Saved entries
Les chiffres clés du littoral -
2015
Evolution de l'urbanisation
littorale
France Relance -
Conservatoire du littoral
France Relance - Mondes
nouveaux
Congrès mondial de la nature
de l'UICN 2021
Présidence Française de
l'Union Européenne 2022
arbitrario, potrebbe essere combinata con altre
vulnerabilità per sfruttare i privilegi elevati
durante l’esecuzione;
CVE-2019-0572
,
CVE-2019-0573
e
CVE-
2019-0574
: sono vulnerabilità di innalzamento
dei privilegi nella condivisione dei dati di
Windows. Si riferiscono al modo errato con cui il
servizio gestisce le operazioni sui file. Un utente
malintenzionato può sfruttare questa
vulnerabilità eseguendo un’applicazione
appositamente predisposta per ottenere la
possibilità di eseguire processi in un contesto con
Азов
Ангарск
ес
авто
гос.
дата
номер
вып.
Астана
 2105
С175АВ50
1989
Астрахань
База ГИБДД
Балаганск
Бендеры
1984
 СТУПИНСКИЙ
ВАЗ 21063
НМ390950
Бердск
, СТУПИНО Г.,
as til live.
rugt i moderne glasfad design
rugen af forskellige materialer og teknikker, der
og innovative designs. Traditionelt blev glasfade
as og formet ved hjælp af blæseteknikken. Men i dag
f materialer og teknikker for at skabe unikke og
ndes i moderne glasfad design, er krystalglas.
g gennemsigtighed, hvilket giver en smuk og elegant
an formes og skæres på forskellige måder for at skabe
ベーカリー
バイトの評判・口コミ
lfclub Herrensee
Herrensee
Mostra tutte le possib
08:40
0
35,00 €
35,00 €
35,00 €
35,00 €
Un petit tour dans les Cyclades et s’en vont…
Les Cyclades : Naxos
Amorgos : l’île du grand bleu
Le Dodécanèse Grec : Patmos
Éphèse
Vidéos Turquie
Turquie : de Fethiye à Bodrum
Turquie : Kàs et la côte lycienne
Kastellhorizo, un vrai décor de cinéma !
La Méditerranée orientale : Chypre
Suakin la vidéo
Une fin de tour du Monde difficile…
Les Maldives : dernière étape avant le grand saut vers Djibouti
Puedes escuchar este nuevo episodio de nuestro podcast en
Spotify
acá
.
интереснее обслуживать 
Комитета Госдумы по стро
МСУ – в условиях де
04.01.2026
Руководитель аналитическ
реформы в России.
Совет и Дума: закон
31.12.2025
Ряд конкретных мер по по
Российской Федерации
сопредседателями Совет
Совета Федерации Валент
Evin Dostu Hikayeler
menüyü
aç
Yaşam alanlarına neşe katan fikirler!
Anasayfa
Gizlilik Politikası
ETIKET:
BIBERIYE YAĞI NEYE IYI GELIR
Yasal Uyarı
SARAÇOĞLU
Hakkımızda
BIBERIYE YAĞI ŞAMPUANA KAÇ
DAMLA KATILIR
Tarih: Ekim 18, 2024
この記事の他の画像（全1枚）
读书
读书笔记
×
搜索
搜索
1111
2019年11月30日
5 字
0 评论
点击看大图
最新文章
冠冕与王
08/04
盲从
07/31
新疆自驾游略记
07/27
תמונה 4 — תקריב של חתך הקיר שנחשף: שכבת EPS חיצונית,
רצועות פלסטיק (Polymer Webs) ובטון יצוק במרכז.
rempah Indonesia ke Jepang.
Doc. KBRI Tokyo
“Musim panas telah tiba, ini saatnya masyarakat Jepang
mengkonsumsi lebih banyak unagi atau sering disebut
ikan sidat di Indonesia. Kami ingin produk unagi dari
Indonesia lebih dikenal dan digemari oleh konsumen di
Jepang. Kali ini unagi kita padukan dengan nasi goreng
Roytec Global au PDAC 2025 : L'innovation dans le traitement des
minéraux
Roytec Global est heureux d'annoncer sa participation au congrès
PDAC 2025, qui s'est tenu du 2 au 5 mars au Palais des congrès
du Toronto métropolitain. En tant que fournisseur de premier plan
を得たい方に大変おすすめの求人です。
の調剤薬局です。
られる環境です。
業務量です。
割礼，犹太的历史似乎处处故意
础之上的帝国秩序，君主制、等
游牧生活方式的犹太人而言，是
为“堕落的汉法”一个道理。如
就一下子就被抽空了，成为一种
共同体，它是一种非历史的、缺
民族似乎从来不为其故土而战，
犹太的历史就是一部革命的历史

What is needed
Return, please, the lines of the data from the first through the line containing "Российской Федерации", both kept, exactly as they stand and nothing more.

Solution for this exercise
Les chiffres clés du littoral -
2015
Evolution de l'urbanisation
littorale
France Relance -
Conservatoire du littoral
France Relance - Mondes
nouveaux
Congrès mondial de la nature
de l'UICN 2021
Présidence Française de
l'Union Européenne 2022
arbitrario, potrebbe essere combinata con altre
vulnerabilità per sfruttare i privilegi elevati
durante l’esecuzione;
CVE-2019-0572
,
CVE-2019-0573
e
CVE-
2019-0574
: sono vulnerabilità di innalzamento
dei privilegi nella condivisione dei dati di
Windows. Si riferiscono al modo errato con cui il
servizio gestisce le operazioni sui file. Un utente
malintenzionato può sfruttare questa
vulnerabilità eseguendo un’applicazione
appositamente predisposta per ottenere la
possibilità di eseguire processi in un contesto con
Азов
Ангарск
ес
авто
гос.
дата
номер
вып.
Астана
 2105
С175АВ50
1989
Астрахань
База ГИБДД
Балаганск
Бендеры
1984
 СТУПИНСКИЙ
ВАЗ 21063
НМ390950
Бердск
, СТУПИНО Г.,
as til live.
rugt i moderne glasfad design
rugen af forskellige materialer og teknikker, der
og innovative designs. Traditionelt blev glasfade
as og formet ved hjælp af blæseteknikken. Men i dag
f materialer og teknikker for at skabe unikke og
ndes i moderne glasfad design, er krystalglas.
g gennemsigtighed, hvilket giver en smuk og elegant
an formes og skæres på forskellige måder for at skabe
ベーカリー
バイトの評判・口コミ
lfclub Herrensee
Herrensee
Mostra tutte le possib
08:40
0
35,00 €
35,00 €
35,00 €
35,00 €
Un petit tour dans les Cyclades et s’en vont…
Les Cyclades : Naxos
Amorgos : l’île du grand bleu
Le Dodécanèse Grec : Patmos
Éphèse
Vidéos Turquie
Turquie : de Fethiye à Bodrum
Turquie : Kàs et la côte lycienne
Kastellhorizo, un vrai décor de cinéma !
La Méditerranée orientale : Chypre
Suakin la vidéo
Une fin de tour du Monde difficile…
Les Maldives : dernière étape avant le grand saut vers Djibouti
Puedes escuchar este nuevo episodio de nuestro podcast en
Spotify
acá
.
интереснее обслуживать 
Комитета Госдумы по стро
МСУ – в условиях де
04.01.2026
Руководитель аналитическ
реформы в России.
Совет и Дума: закон
31.12.2025
Ряд конкретных мер по по
Российской Федерации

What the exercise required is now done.